The data:
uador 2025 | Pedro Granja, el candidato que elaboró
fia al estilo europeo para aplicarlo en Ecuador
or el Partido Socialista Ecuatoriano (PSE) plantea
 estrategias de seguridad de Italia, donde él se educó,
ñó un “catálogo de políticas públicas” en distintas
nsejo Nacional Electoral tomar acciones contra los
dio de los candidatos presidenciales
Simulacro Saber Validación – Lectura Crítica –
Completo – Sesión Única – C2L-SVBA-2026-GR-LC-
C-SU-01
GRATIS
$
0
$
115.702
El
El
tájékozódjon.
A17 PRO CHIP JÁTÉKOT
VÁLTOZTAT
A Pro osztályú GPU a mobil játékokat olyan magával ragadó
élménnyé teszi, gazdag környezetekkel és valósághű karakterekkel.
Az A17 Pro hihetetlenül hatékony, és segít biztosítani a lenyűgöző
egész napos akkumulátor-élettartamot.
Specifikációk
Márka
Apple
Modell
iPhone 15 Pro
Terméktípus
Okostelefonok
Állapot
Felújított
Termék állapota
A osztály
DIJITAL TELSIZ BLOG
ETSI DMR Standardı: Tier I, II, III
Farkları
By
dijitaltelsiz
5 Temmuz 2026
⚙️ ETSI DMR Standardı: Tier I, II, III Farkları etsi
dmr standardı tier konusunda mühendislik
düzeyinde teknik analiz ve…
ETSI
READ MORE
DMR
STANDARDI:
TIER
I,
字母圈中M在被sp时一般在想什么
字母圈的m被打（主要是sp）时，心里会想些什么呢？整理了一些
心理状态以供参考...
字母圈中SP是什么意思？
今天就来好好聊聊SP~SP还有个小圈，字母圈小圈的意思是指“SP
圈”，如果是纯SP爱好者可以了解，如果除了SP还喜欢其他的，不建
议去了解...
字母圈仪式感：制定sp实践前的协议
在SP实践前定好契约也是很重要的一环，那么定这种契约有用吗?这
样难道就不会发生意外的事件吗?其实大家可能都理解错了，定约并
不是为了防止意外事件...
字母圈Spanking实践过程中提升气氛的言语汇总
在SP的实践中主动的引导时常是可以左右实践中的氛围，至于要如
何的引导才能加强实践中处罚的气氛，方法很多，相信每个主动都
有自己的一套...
...
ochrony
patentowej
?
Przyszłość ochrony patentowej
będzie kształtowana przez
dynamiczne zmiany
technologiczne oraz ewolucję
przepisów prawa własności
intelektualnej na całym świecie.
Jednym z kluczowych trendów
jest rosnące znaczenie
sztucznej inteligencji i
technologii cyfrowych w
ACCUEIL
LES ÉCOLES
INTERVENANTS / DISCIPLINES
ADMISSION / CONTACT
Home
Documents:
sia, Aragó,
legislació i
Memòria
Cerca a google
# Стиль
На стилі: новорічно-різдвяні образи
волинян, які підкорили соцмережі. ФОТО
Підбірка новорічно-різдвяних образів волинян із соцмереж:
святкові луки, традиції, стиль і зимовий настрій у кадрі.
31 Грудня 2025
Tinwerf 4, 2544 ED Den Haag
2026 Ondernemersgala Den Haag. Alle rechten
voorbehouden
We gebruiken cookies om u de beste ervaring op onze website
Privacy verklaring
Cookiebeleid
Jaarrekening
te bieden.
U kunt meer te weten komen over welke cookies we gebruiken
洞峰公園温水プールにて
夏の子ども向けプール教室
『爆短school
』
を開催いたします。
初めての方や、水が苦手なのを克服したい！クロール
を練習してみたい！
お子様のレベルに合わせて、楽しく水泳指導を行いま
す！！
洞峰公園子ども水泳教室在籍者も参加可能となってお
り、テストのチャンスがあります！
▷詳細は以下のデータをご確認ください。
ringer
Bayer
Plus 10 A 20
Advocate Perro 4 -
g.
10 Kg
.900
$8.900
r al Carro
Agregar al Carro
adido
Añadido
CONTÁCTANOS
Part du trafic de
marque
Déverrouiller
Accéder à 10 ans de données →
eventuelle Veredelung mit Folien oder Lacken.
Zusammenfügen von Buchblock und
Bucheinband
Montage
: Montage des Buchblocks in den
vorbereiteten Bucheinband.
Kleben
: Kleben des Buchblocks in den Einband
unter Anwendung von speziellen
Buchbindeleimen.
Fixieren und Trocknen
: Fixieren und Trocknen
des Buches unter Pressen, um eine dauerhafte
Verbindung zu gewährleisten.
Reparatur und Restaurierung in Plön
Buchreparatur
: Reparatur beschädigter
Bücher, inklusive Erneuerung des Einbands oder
* * *
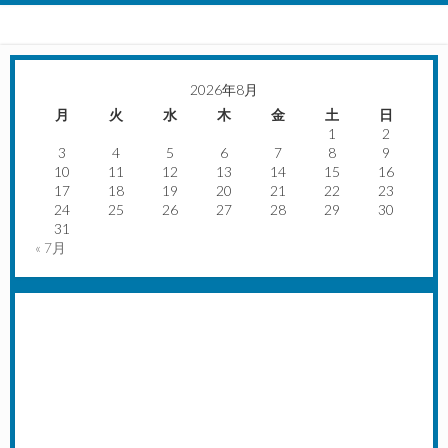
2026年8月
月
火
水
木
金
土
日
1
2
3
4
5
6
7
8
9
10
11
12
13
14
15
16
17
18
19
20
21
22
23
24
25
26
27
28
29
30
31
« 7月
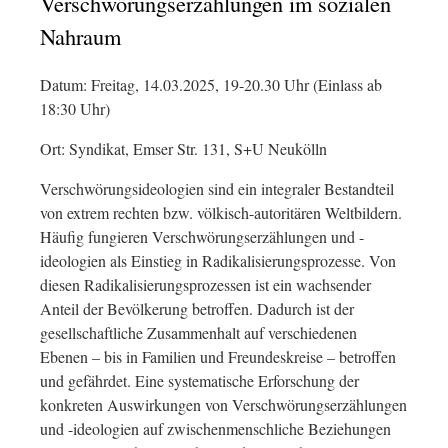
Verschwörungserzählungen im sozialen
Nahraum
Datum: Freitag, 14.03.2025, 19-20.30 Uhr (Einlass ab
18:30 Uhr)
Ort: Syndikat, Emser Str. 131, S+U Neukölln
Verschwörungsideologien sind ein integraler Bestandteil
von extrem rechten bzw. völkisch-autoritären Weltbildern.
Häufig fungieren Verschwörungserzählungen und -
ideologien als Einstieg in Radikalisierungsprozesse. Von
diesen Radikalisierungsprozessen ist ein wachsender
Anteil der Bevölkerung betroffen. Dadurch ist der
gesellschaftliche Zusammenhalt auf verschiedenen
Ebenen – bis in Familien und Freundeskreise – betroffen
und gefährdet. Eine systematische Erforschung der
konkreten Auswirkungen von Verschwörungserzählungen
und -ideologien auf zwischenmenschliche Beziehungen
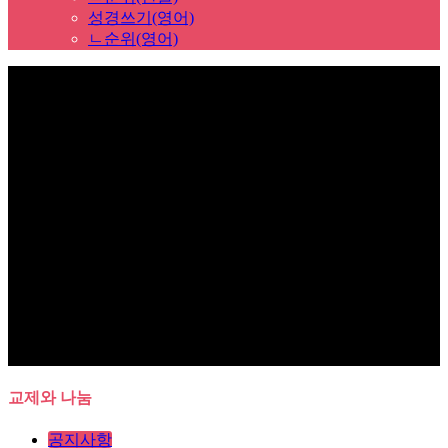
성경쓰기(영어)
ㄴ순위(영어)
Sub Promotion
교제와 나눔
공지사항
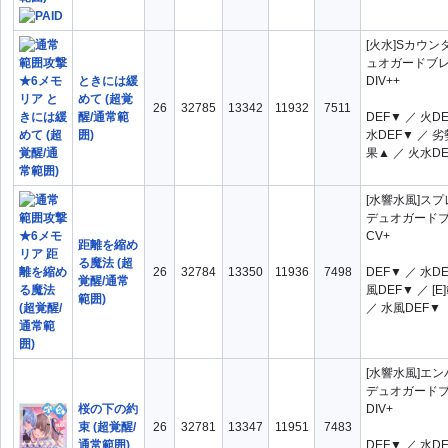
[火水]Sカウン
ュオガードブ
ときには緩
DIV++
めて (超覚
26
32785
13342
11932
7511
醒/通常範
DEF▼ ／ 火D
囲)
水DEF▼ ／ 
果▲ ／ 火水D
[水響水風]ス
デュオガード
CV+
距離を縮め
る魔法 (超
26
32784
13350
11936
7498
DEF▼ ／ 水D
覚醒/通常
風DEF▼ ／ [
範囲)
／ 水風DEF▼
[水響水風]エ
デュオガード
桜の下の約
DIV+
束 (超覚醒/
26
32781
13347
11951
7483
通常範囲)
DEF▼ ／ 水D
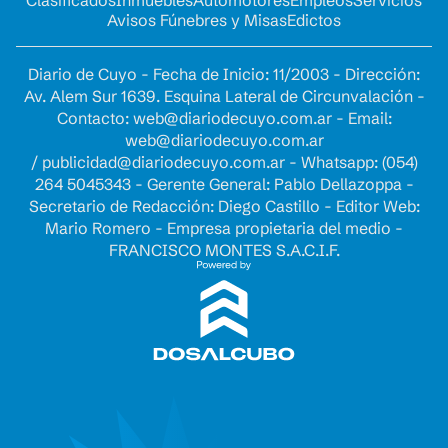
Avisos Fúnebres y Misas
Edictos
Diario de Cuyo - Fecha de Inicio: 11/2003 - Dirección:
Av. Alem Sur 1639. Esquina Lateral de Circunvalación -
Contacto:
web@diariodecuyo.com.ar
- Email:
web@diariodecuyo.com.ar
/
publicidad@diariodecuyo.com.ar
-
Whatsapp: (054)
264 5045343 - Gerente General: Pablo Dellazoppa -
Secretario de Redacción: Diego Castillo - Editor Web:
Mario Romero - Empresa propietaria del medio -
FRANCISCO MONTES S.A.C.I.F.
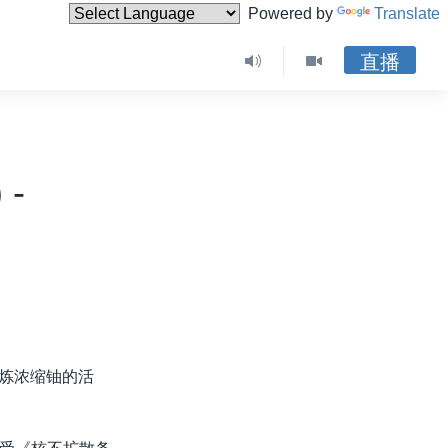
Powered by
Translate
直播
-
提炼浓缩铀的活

Description of the task: From the listing above, repeat exactly the lines starting at the line that includes "uador 2025 |" and ending at the line that includes "Specifikációk", with nothing outside that span.

Answer section:
uador 2025 | Pedro Granja, el candidato que elaboró
fia al estilo europeo para aplicarlo en Ecuador
or el Partido Socialista Ecuatoriano (PSE) plantea
 estrategias de seguridad de Italia, donde él se educó,
ñó un “catálogo de políticas públicas” en distintas
nsejo Nacional Electoral tomar acciones contra los
dio de los candidatos presidenciales
Simulacro Saber Validación – Lectura Crítica –
Completo – Sesión Única – C2L-SVBA-2026-GR-LC-
C-SU-01
GRATIS
$
0
$
115.702
El
El
tájékozódjon.
A17 PRO CHIP JÁTÉKOT
VÁLTOZTAT
A Pro osztályú GPU a mobil játékokat olyan magával ragadó
élménnyé teszi, gazdag környezetekkel és valósághű karakterekkel.
Az A17 Pro hihetetlenül hatékony, és segít biztosítani a lenyűgöző
egész napos akkumulátor-élettartamot.
Specifikációk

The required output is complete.